A gorgeous morning: I climb early and quickly. In my moment of standing in my arboreal perch, I think how different the sound of wind in the leaves is when you are up there among them. It is above and around and below you, the foaming of the leaves, and it is like being in the middle of an ocean of sound. The leaves all stream away from the meadow as the wind comes up the hillside and over the house and through the tree, straining at their twigs, snapping back against their branches. It is like surf rolling across the landscape.
At first I think, it is not really like surf because the leaves are not moving, the wind is just moving through them. But in the ocean the water doesn’t move with the wave either. Each particle of water just moves up and down as the force, the energy, drives onward; and as the shape, the form of the wave, transfers itself toward the shore. This is not the same as leaves snapping in waves as the air comes up the hill, but it is not as different as it might seem, either.
I stand and watch the foaming of the leaves.

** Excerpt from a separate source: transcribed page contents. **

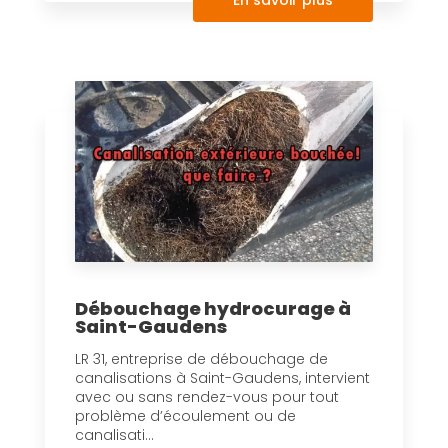
Débouchage hydrocurage à
Saint-Gaudens
LR 31, entreprise de débouchage de
canalisations à Saint-Gaudens, intervient
avec ou sans rendez-vous pour tout
problème d’écoulement ou de
canalisati...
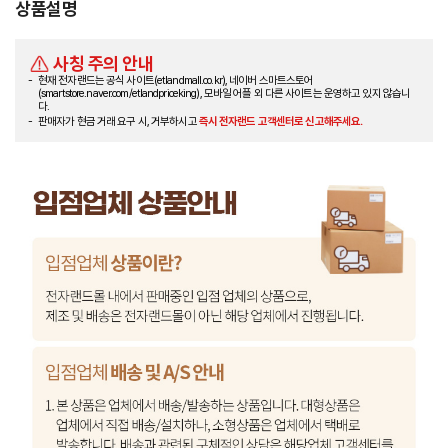
상품설명
사칭 주의 안내
현재 전자랜드는 공식 사이트(etlandmall.co.kr), 네이버 스마트스토어
(smartstore.naver.com/etlandpriceking), 모바일 어플 외 다른 사이트는 운영하고 있지 않습니
다.
판매자가 현금 거래 요구 시, 거부하시고
즉시 전자랜드 고객센터로 신고해주세요.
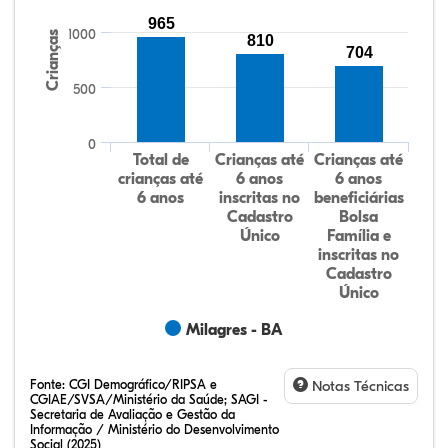
965
1000
Crianças
810
704
500
0
Total de
Crianças até
Crianças até
crianças até
6 anos
6 anos
6 anos
inscritas no
beneficiárias
Cadastro
Bolsa
Único
Família e
inscritas no
Cadastro
Único
Milagres - BA
Fonte:
CGI Demográfico/RIPSA e
Notas Técnicas
CGIAE/SVSA/Ministério da Saúde; SAGI -
Secretaria de Avaliação e Gestão da
Informação / Ministério do Desenvolvimento
Social (2025)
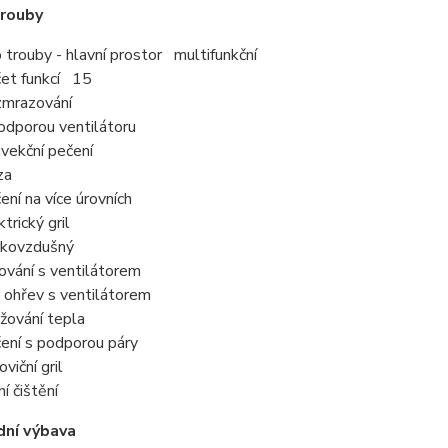
trouby
 trouby - hlavní prostor multifunkční
et funkcí 15
zmrazování
odporou ventilátoru
vekční pečení
zza
ení na více úrovních
ktrický gril
rkovzdušný
lování s ventilátorem
 ohřev s ventilátorem
žování tepla
ení s podporou páry
oviční gril
ní čištění
dní výbava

Listen to the foaming of the air.
The meadow at this point in the summer is full of bedstraw, a fine-stemmed plant with thousands of minute greenish-white flowers that seems to tumble like waves of lace across the meadow, over the top of grasses and other plants. The whole meadow is frothing with bedstraw, foaming without moving. Tangled bedstraw, the foam on the just-poured lager of the meadow (this is all wrong but I can’t help myself).
To foam. The word intrigues me and I look up its origins. It is an ancient root appearing in many languages and going back from English through German to the Indo-European root that gives rise also to the Sanskrit and the Latin words for ‘foam’ and ‘froth.’
They are beautiful words, ‘foam’ and ‘froth’–oceanic and lacy and white–suggesting a particular kind of churning motion, and a thousand thousand parts: bubbles, rushing air molecules, tiny flowers, whipping leaves.